ACTIVITY:
Can you restate the lines of the entries below, word for word, from the first one through the line that includes "What do you see at coordinates (276, 263)"?

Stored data
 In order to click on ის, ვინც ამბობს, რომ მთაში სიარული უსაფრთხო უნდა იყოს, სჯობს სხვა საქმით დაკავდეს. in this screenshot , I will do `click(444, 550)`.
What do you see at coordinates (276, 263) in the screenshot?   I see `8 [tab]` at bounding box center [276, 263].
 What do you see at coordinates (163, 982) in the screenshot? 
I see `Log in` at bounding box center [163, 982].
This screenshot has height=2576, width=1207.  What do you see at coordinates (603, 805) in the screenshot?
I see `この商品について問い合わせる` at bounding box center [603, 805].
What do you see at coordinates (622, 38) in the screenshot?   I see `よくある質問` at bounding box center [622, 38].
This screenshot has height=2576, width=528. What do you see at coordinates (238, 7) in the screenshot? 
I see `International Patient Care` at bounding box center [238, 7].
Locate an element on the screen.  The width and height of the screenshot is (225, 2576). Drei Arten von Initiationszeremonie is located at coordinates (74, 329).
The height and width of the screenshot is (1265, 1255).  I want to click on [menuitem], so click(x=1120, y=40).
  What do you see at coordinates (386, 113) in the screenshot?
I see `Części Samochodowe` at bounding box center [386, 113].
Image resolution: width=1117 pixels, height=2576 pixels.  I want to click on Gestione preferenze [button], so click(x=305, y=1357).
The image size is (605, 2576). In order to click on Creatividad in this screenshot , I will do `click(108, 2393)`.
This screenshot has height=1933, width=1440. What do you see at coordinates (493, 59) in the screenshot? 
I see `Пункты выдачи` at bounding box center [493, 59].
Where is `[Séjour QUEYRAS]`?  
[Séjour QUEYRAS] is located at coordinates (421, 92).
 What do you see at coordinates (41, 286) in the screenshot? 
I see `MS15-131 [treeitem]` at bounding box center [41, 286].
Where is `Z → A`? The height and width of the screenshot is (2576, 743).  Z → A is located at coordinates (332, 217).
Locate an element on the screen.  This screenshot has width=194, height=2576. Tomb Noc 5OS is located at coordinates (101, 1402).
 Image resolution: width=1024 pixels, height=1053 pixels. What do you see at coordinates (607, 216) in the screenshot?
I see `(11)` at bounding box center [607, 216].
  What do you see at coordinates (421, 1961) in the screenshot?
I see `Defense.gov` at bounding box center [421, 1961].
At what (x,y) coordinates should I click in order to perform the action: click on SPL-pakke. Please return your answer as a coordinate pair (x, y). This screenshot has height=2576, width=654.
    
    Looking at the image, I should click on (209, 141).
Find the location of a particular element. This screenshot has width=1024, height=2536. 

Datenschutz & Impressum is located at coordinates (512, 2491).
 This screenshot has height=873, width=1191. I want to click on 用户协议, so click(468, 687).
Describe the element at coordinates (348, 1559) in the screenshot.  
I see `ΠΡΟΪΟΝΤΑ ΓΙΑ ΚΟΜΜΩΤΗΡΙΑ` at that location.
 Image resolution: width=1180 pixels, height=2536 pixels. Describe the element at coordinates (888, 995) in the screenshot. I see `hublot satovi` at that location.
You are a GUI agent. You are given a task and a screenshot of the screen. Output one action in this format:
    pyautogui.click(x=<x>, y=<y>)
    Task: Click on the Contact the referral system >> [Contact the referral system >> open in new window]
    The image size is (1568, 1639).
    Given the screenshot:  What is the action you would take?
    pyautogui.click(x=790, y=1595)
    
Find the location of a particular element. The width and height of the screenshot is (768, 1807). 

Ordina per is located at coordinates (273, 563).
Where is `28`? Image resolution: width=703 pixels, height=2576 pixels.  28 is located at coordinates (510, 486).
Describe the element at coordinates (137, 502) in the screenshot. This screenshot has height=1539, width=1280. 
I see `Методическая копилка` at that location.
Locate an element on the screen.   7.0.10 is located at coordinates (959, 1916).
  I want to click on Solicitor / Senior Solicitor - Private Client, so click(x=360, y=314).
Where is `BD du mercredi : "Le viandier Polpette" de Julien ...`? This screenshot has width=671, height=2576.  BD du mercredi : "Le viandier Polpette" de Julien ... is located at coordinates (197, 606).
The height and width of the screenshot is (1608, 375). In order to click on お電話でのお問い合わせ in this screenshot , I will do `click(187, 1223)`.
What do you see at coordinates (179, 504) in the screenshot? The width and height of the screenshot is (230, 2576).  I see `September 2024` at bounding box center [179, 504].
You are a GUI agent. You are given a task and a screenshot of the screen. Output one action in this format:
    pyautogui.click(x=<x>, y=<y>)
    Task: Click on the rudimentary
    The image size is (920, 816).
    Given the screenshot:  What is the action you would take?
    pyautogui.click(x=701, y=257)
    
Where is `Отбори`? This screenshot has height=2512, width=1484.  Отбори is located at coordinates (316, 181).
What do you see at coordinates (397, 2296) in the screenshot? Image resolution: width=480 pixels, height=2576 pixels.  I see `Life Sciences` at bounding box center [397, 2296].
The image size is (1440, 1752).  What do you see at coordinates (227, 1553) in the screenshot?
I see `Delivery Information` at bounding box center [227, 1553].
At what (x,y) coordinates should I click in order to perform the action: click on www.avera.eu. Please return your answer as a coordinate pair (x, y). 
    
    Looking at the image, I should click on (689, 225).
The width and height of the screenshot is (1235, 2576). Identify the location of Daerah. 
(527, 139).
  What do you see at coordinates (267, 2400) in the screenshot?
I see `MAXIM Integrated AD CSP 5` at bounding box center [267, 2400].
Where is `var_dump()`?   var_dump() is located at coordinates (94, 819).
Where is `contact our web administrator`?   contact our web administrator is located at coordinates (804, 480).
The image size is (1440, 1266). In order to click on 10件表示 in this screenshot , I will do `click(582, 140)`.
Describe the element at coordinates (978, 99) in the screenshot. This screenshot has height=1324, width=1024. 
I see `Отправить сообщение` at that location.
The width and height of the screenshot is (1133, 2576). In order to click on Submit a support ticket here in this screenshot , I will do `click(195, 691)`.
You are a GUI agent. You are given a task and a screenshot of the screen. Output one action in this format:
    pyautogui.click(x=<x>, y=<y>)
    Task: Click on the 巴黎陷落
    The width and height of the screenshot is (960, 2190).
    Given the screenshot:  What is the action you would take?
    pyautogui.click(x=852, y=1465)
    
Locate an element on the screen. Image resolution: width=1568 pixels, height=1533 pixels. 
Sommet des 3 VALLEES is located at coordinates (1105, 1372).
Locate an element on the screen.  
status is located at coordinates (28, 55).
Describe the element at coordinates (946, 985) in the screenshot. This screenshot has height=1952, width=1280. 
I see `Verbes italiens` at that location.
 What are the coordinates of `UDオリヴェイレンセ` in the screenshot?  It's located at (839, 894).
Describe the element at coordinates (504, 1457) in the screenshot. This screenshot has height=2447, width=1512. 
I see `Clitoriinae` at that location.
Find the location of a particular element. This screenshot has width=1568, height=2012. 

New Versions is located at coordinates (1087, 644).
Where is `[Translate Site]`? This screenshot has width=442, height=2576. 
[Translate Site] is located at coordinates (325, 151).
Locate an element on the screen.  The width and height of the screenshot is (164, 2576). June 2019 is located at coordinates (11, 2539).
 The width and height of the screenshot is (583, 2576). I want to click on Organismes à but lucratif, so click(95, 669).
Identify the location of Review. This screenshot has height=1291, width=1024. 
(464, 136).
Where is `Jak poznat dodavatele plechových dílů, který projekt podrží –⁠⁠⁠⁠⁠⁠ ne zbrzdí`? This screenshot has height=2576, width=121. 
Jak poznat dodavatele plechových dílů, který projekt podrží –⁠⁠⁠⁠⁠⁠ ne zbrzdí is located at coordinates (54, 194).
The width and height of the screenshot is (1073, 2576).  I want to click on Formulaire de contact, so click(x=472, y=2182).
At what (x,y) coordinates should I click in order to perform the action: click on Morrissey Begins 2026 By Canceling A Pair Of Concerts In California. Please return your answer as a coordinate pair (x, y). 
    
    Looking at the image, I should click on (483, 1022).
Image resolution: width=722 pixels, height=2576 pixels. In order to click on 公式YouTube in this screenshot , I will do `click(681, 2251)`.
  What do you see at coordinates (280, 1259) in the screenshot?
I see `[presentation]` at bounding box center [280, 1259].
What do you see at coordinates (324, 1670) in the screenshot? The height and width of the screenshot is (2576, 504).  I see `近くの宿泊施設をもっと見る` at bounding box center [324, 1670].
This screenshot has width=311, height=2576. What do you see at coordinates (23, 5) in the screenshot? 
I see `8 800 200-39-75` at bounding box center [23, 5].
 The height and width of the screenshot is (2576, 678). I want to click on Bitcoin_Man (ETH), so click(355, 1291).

WRITTEN RESPONSE:
 In order to click on ის, ვინც ამბობს, რომ მთაში სიარული უსაფრთხო უნდა იყოს, სჯობს სხვა საქმით დაკავდეს. in this screenshot , I will do `click(444, 550)`.
What do you see at coordinates (276, 263) in the screenshot?   I see `8 [tab]` at bounding box center [276, 263].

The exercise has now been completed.